## 17Calculus - Dot Product Application - Angle Between Two Vectors

##### 17Calculus

Multi-Variable Calculus Learning Path

### Resources

basics of vectors

dot product

Wikipedia - Dot Product

If we have two vectors, $$\vec{u}$$ and $$\vec{v}$$, the angle $$\theta$$ between them can be determined from this equation. $\cos(\theta) = \frac{\vec{u} \cdot \vec{v}}{ \norm{\vec{u}} \norm{\vec{v}} }$ (The derivation of this equation, using the Law of Cosines, is shown on this separate page.)

orthogonal

Perpendicular, orthogonal and normal all essentially mean the same thing - meeting at right angles (90 degrees, $$\pi/2$$ radians). But in mathematics we say that two vectors are orthogonal, two lines or planes are perpendicular and a vector is normal to a line or plane.

We can use this equation as an alternate way to calculate the dot product by solving for the dot product term. $\vec{u} \cdot \vec{v} = \norm{\vec{u}} \norm{\vec{v}} \cos (\theta)$ Now, let's stop and think for a moment.
What is the dot product when the vectors are orthogonal?

Time for some practice problems involving angles between vectors and orthogonal vectors.

Practice

Unless otherwise instructed, find the angle between the given vectors. Give your answers in exact form.

$$\vec{v} = 2\vec{i} + 3\vec{j} + 1\vec{k}$$, $$\vec{w} = 4\vec{i} + 1\vec{j} + 2\vec{k}$$

Problem Statement

Calculate the angle between the vectors $$\vec{v} = 2\vec{i} + 3\vec{j} + 1\vec{k}$$ and $$\vec{w} = 4\vec{i} + 1\vec{j} + 2\vec{k}$$.

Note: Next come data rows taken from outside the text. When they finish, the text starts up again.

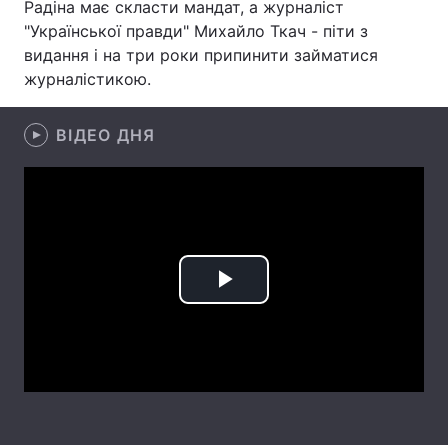
Радіна має скласти мандат, а журналіст
"Української правди" Михайло Ткач - піти з
Лонгріди
видання і на три роки припинити займатися
журналістикою.
Відео з Youtube
Статті
ВІДЕО ДНЯ
Інтерв'ю
Думки
Архів
Вакансії
Контакти
Послуги
Play
Video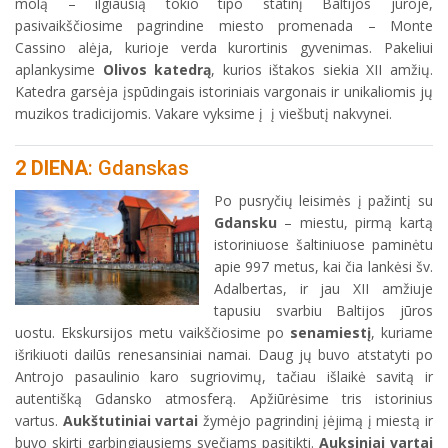
molą – ilgiausią tokio tipo statinį Baltijos jūroje,
pasivaikščiosime pagrindine miesto promenada – Monte
Cassino alėja, kurioje verda kurortinis gyvenimas. Pakeliui
aplankysime
Olivos katedrą
, kurios ištakos siekia XII amžių.
Katedra garsėja įspūdingais istoriniais vargonais ir unikaliomis jų
muzikos tradicijomis. Vakare vyksime į į viešbutį nakvynei.
2 DIENA
: Gdanskas
Po pusryčių leisimės į pažintį su
Gdansku
– miestu, pirmą kartą
istoriniuose šaltiniuose paminėtu
apie 997 metus, kai čia lankėsi šv.
Adalbertas, ir jau XII amžiuje
tapusiu svarbiu Baltijos jūros
uostu. Ekskursijos metu vaikščiosime po
senamiestį
, kuriame
išrikiuoti dailūs renesansiniai namai. Daug jų buvo atstatyti po
Antrojo pasaulinio karo sugriovimų, tačiau išlaikė savitą ir
autentišką Gdansko atmosferą. Apžiūrėsime tris istorinius
vartus.
Aukštutiniai vartai
žymėjo pagrindinį įėjimą į miestą ir
buvo skirti garbingiausiems svečiams pasitikti.
Auksiniai vartai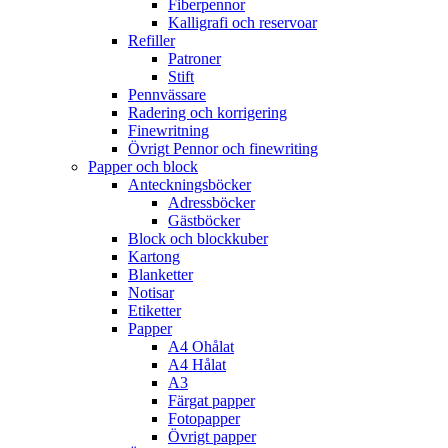
Fiberpennor
Kalligrafi och reservoar
Refiller
Patroner
Stift
Pennvässare
Radering och korrigering
Finewritning
Övrigt Pennor och finewriting
Papper och block
Anteckningsböcker
Adressböcker
Gästböcker
Block och blockkuber
Kartong
Blanketter
Notisar
Etiketter
Papper
A4 Ohålat
A4 Hålat
A3
Färgat papper
Fotopapper
Övrigt papper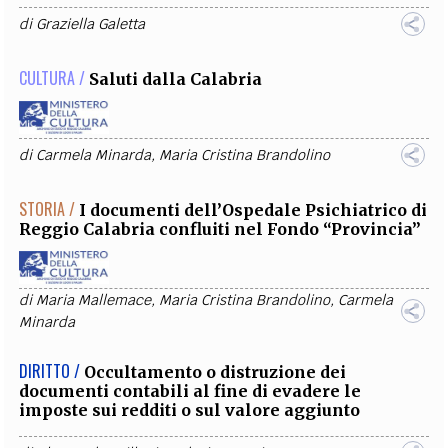
di
Graziella Galetta
CULTURA /
Saluti dalla Calabria
di
Carmela Minarda
,
Maria Cristina Brandolino
STORIA /
I documenti dell’Ospedale Psichiatrico di
Reggio Calabria confluiti nel Fondo “Provincia”
di
Maria Mallemace
,
Maria Cristina Brandolino
,
Carmela
Minarda
DIRITTO /
Occultamento o distruzione dei
documenti contabili al fine di evadere le
imposte sui redditi o sul valore aggiunto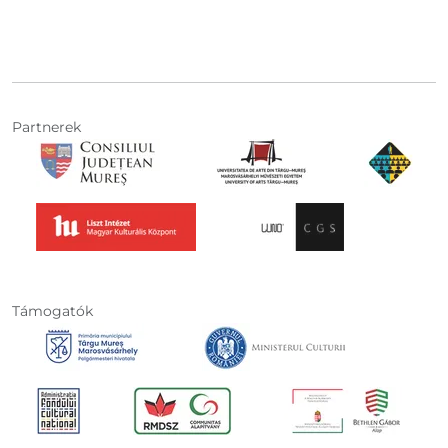
Partnerek
Támogatók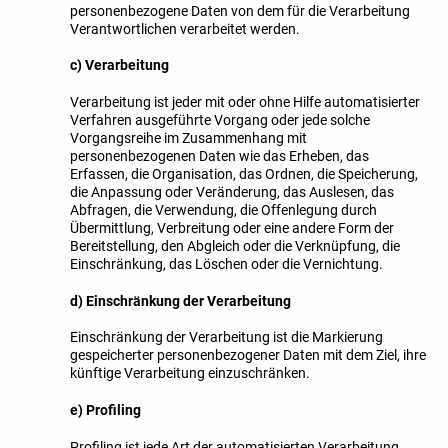
personenbezogene Daten von dem für die Verarbeitung
Verantwortlichen verarbeitet werden.
c) Verarbeitung
Verarbeitung ist jeder mit oder ohne Hilfe automatisierter
Verfahren ausgeführte Vorgang oder jede solche
Vorgangsreihe im Zusammenhang mit
personenbezogenen Daten wie das Erheben, das
Erfassen, die Organisation, das Ordnen, die Speicherung,
die Anpassung oder Veränderung, das Auslesen, das
Abfragen, die Verwendung, die Offenlegung durch
Übermittlung, Verbreitung oder eine andere Form der
Bereitstellung, den Abgleich oder die Verknüpfung, die
Einschränkung, das Löschen oder die Vernichtung.
d) Einschränkung der Verarbeitung
Einschränkung der Verarbeitung ist die Markierung
gespeicherter personenbezogener Daten mit dem Ziel, ihre
künftige Verarbeitung einzuschränken.
e) Profiling
Profiling ist jede Art der automatisierten Verarbeitung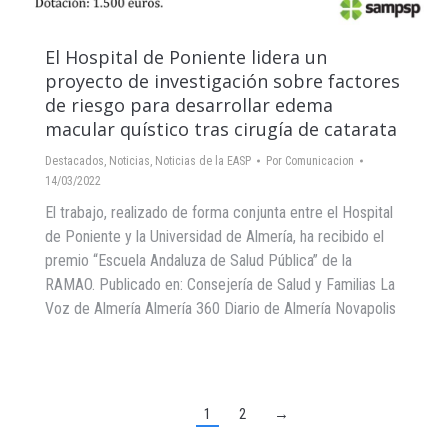
El Hospital de Poniente lidera un
proyecto de investigación sobre factores
de riesgo para desarrollar edema
macular quístico tras cirugía de catarata
Destacados
,
Noticias
,
Noticias de la EASP
Por
Comunicacion
14/03/2022
El trabajo, realizado de forma conjunta entre el Hospital
de Poniente y la Universidad de Almería, ha recibido el
premio “Escuela Andaluza de Salud Pública” de la
RAMAO. Publicado en: Consejería de Salud y Familias La
Voz de Almería Almería 360 Diario de Almería Novapolis
1
2
→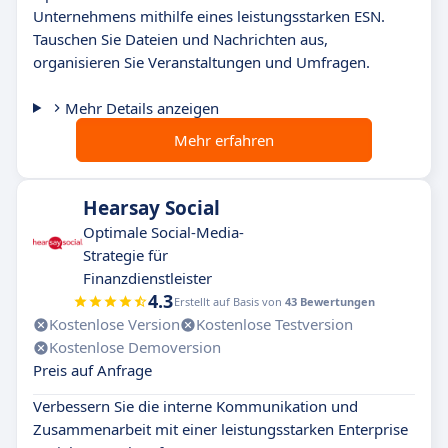
Unternehmens mithilfe eines leistungsstarken ESN.
Tauschen Sie Dateien und Nachrichten aus,
organisieren Sie Veranstaltungen und Umfragen.
Mehr Details anzeigen
Mehr erfahren
Hearsay Social
Optimale Social-Media-
Strategie für
Finanzdienstleister
4.3
Erstellt auf Basis von
43 Bewertungen
Kostenlose Version
Kostenlose Testversion
Kostenlose Demoversion
Preis auf Anfrage
Verbessern Sie die interne Kommunikation und
Zusammenarbeit mit einer leistungsstarken Enterprise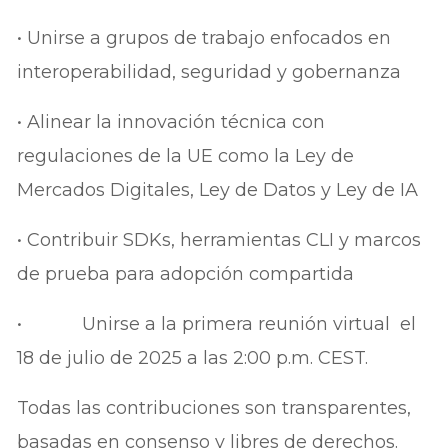
• Unirse a grupos de trabajo enfocados en
interoperabilidad, seguridad y gobernanza
• Alinear la innovación técnica con
regulaciones de la UE como la Ley de
Mercados Digitales, Ley de Datos y Ley de IA
• Contribuir SDKs, herramientas CLI y marcos
de prueba para adopción compartida
• Unirse a la primera reunión virtual el
18 de julio de 2025 a las 2:00 p.m. CEST.
Todas las contribuciones son transparentes,
basadas en consenso y libres de derechos.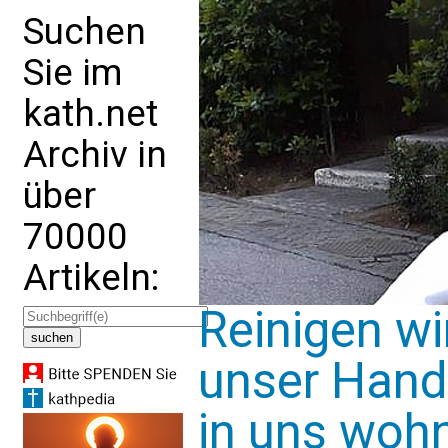
Suchen
Sie im
kath.net
Archiv in
über
70000
Artikeln:
Reinigen w
unser Hande
in uns woh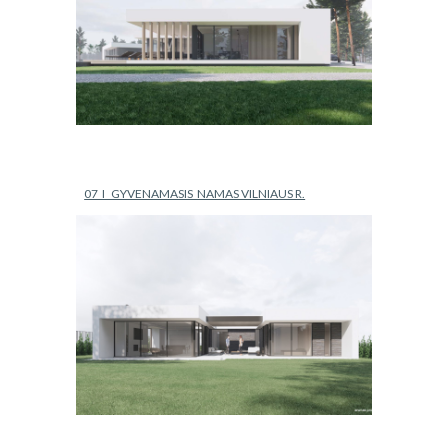
07  I   GYVENAMASIS  NAMAS VILNIAUS R.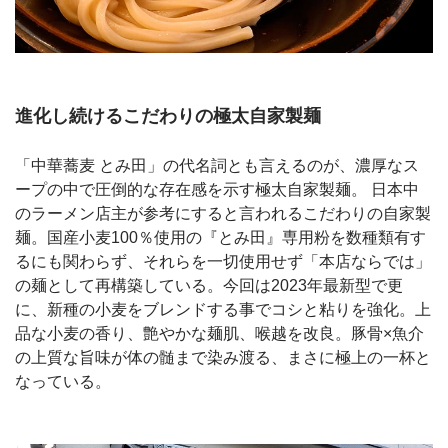
進化し続けるこだわりの極太自家製麺
「中華蕎麦 とみ田」の代名詞とも言えるのが、濃厚なス
ープの中で圧倒的な存在感を示す極太自家製麺。 日本中
のラーメン店主が参考にすると言われるこだわりの自家製
麺。国産小麦100％使用の『とみ田』専用粉を数種類有す
るにも関わらず、それらを一切使用せず「本店ならでは」
の麺として再構築している。今回は2023年最新型で更
に、新種の小麦をブレンドする事でコシと粘りを強化。上
品な小麦の香り、艶やかな麺肌、喉越を改良。豚骨×魚介
の上質な旨味が体の髄まで染み渡る、まさに極上の一杯と
なっている。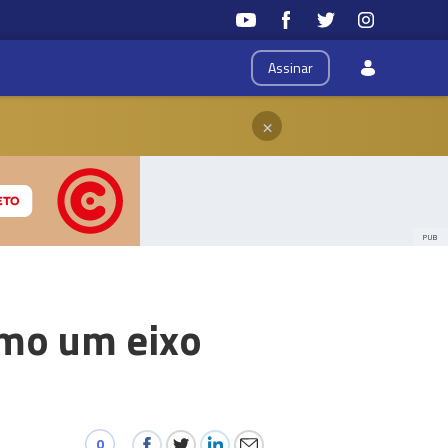
Assinar
×
PUB
omo um eixo
0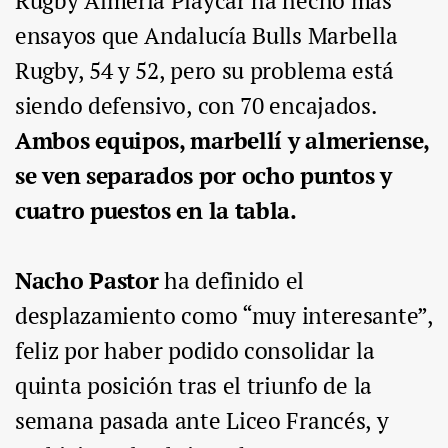
Rugby Almería Playcar ha hecho más
ensayos que Andalucía Bulls Marbella
Rugby, 54 y 52, pero su problema está
siendo defensivo, con 70 encajados.
Ambos equipos, marbellí y almeriense,
se ven separados por ocho puntos y
cuatro puestos en la tabla.
Nacho Pastor
ha definido el
desplazamiento como “muy interesante”,
feliz por haber podido consolidar la
quinta posición tras el triunfo de la
semana pasada ante Liceo Francés, y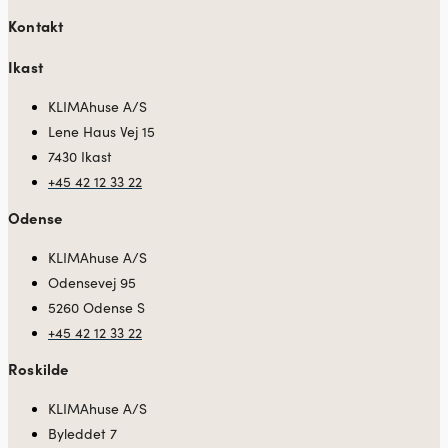
Kontakt
Ikast
KLIMAhuse A/S
Lene Haus Vej 15
7430 Ikast
+45 42 12 33 22
Odense
KLIMAhuse A/S
Odensevej 95
5260 Odense S
+45 42 12 33 22
Roskilde
KLIMAhuse A/S
Byleddet 7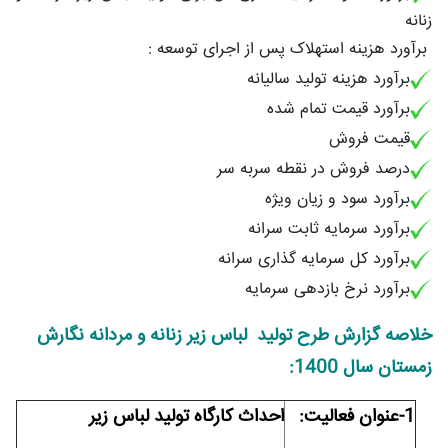
زنانه
برآورد هزینه استهلاک پس از اجرای توسعه :
برآورد هزینه تولید سالیانه
برآورد قیمت تمام شده
قیمت فروش
درصد فروش در نقطه سربه سر
برآورد سود و زیان ویژه
برآورد سرمایه ثابت سرانه
برآورد کل سرمایه گذاری سرانه
برآورد نرخ بازدهی سرمایه
خلاصه گزارش طرح تولید لباس زیر زنانه و مردانه نگارش
زمستان سال 1400:
1-عنوان فعاليت:
احداث کارگاه تولید لباس زیر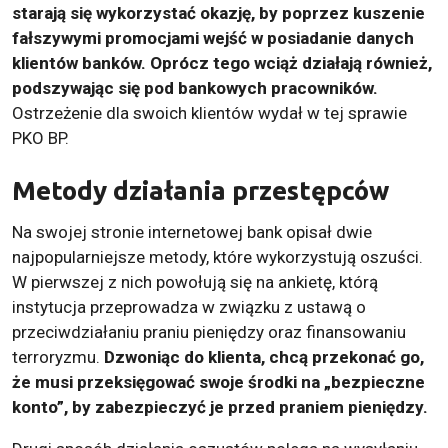
starają się wykorzystać okazję, by poprzez kuszenie
fałszywymi promocjami wejść w posiadanie danych
klientów banków. Oprócz tego wciąż działają również,
podszywając się pod bankowych pracowników.
Ostrzeżenie dla swoich klientów wydał w tej sprawie
PKO BP.
Metody działania przestępców
Na swojej stronie internetowej bank opisał dwie
najpopularniejsze metody, które wykorzystują oszuści.
W pierwszej z nich powołują się na ankietę, którą
instytucja przeprowadza w związku z ustawą o
przeciwdziałaniu praniu pieniędzy oraz finansowaniu
terroryzmu.
Dzwoniąc do klienta, chcą przekonać go,
że musi przeksięgować swoje środki na „bezpieczne
konto”, by zabezpieczyć je przed praniem pieniędzy.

The angle between the vectors $$\vec{v}=2\vec{i}+3\vec{j}+1\vec{k}$$ and $$\vec{w}=4\vec{i}+1\vec{j}+2\vec{k}$$ is $$\displaystyle{ \arccos\left(\frac{13}{7\sqrt{6}} \right) \approx 0.710}$$ radians.

Problem Statement

Calculate the angle between the vectors $$\vec{v} = 2\vec{i} + 3\vec{j} + 1\vec{k}$$ and $$\vec{w} = 4\vec{i} + 1\vec{j} + 2\vec{k}$$.

Solution

To calculate the angle between the two vectors, we use the equation $$\displaystyle{ \cos(\theta ) = \frac{\vec{v} \cdot \vec{w}}{\| \vec{v} \| \| \vec{w} \|} }$$.
First, let's find the dot product.
$$\vec{v} \cdot \vec{w} = \left( 2\vec{i} + 3\vec{j} + 1\vec{k} \right) \cdot \left( 4\vec{i} + 1\vec{j} + 2\vec{k} \right) = 2(4) + 3(1) + 1(2) = 13$$
Now we need to find the norm (magnitude) of each of the vectors.
$$\| \vec{v} \| = \sqrt{ 2^2 + 3^2 + 1^2} = \sqrt{4+9+1} = \sqrt{14}$$
$$\| \vec{w} \| = \sqrt({ 4^2 + 1^2 + 2^2} = \sqrt{16+1+4} = \sqrt{21}$$
So now we have $$\displaystyle{ \cos(\theta) = \frac{13}{\sqrt{14}\sqrt{21}} = \frac{13}{\sqrt{2(7)}\sqrt{3(7)}} = \frac{13}{7\sqrt{6}} }$$
Solving for $$\theta$$ we get $$\displaystyle{ \theta = \arccos\left(\frac{13}{7\sqrt{6}} \right) \approx 0.710286 }$$

The angle between the vectors $$\vec{v}=2\vec{i}+3\vec{j}+1\vec{k}$$ and $$\vec{w}=4\vec{i}+1\vec{j}+2\vec{k}$$ is $$\displaystyle{ \arccos\left(\frac{13}{7\sqrt{6}} \right) \approx 0.710}$$ radians.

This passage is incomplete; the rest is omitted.